42. ve 47. alayların olduğu Giresun Şehitliği'ne de gittiğini dile getiren Kılıçdaroğlu, Giresunluların dedelerinin mezarının başında dua ettiğini söyledi. Kılıçdaroğlu, Giresun'un milli Kurtuluş Savaşı tarihinde özel bir yeri olduğunun altını çizerek “Sizler dedelerinizle, babalarınızla ne kadar gurur duysanız azdır. O nedenle biz Giresun'u ve Giresunluları her zaman şükranla ve minnetle anarız. Bu bizim görevimizdir.” dedi.
Türkiye'de aradan geçen 100 yıllık süreçte çok olaylar, acılar yaşandığına işaret eden Kılıçdaroğlu, şöyle devam etti:
“Bu ülkede başbakanlar idam edildi, gencecik fidan gibi evlatlarımız idam edildi. İnsanlar 'sağcı', 'solcu' diye birbirlerini öldürdüler ve dolayısıyla büyük acılar yaşandı. Şimdi yeni bir kamplaşma süreci başlatılmak isteniyor. Bütün Giresunlu kardeşlerime ve Giresun'dan bütün Türkiye'ye seslenmek istiyorum, sakın ola ki kamplaşmayın, sakın ola. Herkesin düşüncesi önemlidir, herkesin düşüncesine saygı göstermeliyiz ama beraber bu güzel ülkede huzur içinde yaşayabiliriz. Beraber yaşayacağız, birlikte yaşayacağız. Kamplaşmadan, kızmadan, kimseyi ötekileştirmeden, hiç kimsenin kimliğini, hiç kimsenin inancını, hiç kimsenin yaşam tarzını siyasete malzeme etmeden, herkese hizmet etmenin görevini, aşkını yaşamalıyız.”

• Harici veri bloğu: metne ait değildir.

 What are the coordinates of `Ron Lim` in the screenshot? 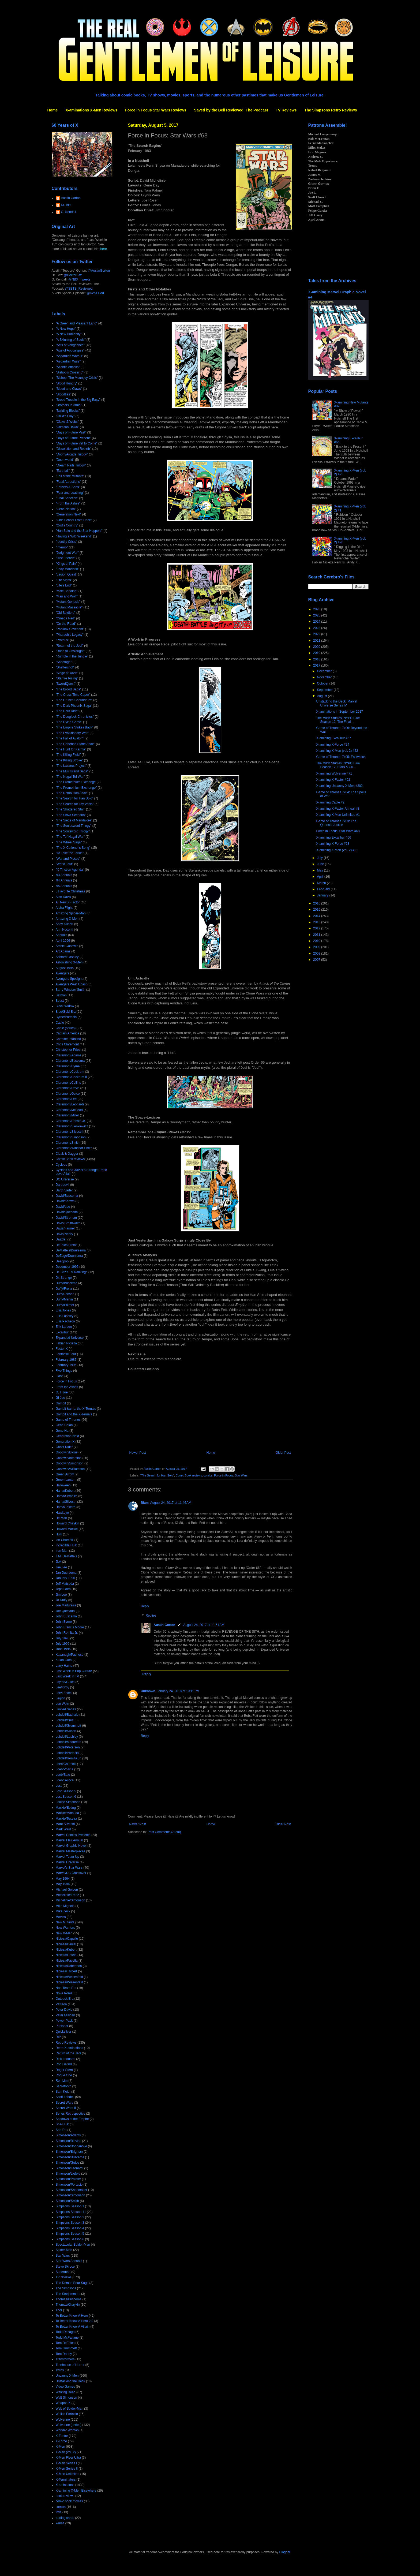 It's located at (62, 2081).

Kılıçdaroğlu, “Türkiye'ye yeni bir iklim getirme hedefindeyiz.” ifadesini kullanarak şunları söyledi:
“Yeni bir amacım var. Türkiye'ye yeni bir iklim gelmeli, kucaklaşma iklimi gelmeli. İlk adımı attım, 'Helalleşeceğiz.' dedim. 85 milyon insanla gerekirse oturacağız helalleşeceğiz. Ya neyin kavgasını veriyoruz? Çocuk yatağa aç giriyor, onun kavgasını mı veriyoruz? Ekonomide yaşananlar, onun mu kavgasını veriyoruz? Hayır, başka kavgaların peşindeyiz. Buradan Türkiye'yi çıkaracağız, beraber, birlikte çıkaracağız, güçlü olarak çıkaracağız. O nedenle dedim, 'Bize katılın.' Katılın ki yolumuz aydınlık olsun. Katılın ki demokratik yöntemlerle bir dikta yönetimini değiştirelim. Katılın ki Türkiye'ye aydınlığı, Türkiye'ye huzuru, Türkiye'ye bereketi, Türkiye'ye itibarı yeniden getirelim. Bunun için 'Katılın.' dedim.”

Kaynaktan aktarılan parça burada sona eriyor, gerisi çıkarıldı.